Lastly, I've noticed that a key part in learning is often the style in which
the material is presented. It just so happens that the author's style
resonates well with me. One useful technique employed in the book, is
starting out with a concrete example and then dealing with the consequences
more abstractly and generally later on. This works great. The alternative of
starting out very abstractly and going concrete afterwords, is something I
often find mentally taxing, as the abstract stuff will then usually make
sense on second reading, if at all.

One example of not making things too abstract unless you have to, and using
rather informal language where it makes the whole thing clearer, is this
snippet related to an HTML processing algorithm:

Quote concrete definition:
Each text in the file is either a "keeper," because we know it's inside an
<h1> element, or a "maybe," because we don't.
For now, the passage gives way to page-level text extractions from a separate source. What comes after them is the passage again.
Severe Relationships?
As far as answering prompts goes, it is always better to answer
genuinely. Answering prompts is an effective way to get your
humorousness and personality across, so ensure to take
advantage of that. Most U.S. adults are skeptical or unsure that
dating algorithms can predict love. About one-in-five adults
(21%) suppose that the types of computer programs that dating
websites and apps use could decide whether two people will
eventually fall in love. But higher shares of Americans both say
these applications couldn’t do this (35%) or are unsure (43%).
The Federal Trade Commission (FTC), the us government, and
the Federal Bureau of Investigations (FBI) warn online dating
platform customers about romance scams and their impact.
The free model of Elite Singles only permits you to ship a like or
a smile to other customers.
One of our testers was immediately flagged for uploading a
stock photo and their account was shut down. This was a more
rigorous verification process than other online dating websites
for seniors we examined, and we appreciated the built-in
Whenever we process an <h1>
element, we'll promote all the "maybes" that it contains to "keepers." At
the end, we'll print the keepers and throw away the maybes.
End quote.

Going in the other direction, I'm on a Uni course about Component Based
Software Production and sometimes the abstractions are very hard to swallow.
Here's one of the most complex definitions I've come across so far. I seem
to lose the thoughts I did have by the second half of the sentence (mind you
the output is linear speech, and pretty fast, too):

Quote abstract example:
Prediction-enabled component technologies exploit the relationship between
structural restrictions and assumptions of analysis models to compute
properties of assemblies based on trusted properties of the assembly's
constituent components.
End quote.
 
D

DJ Stunks

Veli-Pekka Tätilä said:
Another thing I did meanwhile was browsing the Higher-Order Perl Web-site
at:

http://hop.perl.plover.com/

I saw the author's e-mail address on the site and wrote him about the
accessibility as well. He didn't know if the Amazon e-book was accessible
but told me that his publisher, Morgan Kauffman, has got a standard policy
of helping out sight-impaired people.

Did he mention the current state of his MediaWiki or an ETA?

http://hop.perl.plover.com/#free

-jp
 
V

Veli-Pekka Tätilä

DJ Stunks wrote:>>
Did he mention the current state of his MediaWiki or an ETA? <snip>
Well, actually I noticed the bit about the Wiki and that in the future, once
the Whole thing is ready, he will publish a free on-line version as well. I
did ask about the Wiki and whether it would be possible to get a plain text
version of it, as far as I can remember. I think Mark skipped that
particular bit, liekly thinking that people ought to wait for the official
launch, but instructed me in getting an accessible version as I mentioned.

On a side note, I just wread the chapter on Iterators and it is very good. I
found the passage on the different kinds of exhaustion values enlighthing,
thinking with a Java background that a separate method or returning some
kind of null value (undef, that is), if feasible, Would be the only
sensible choice. But the book lists several other tricks. The explanation of
closures is one of the best I've read so far, too.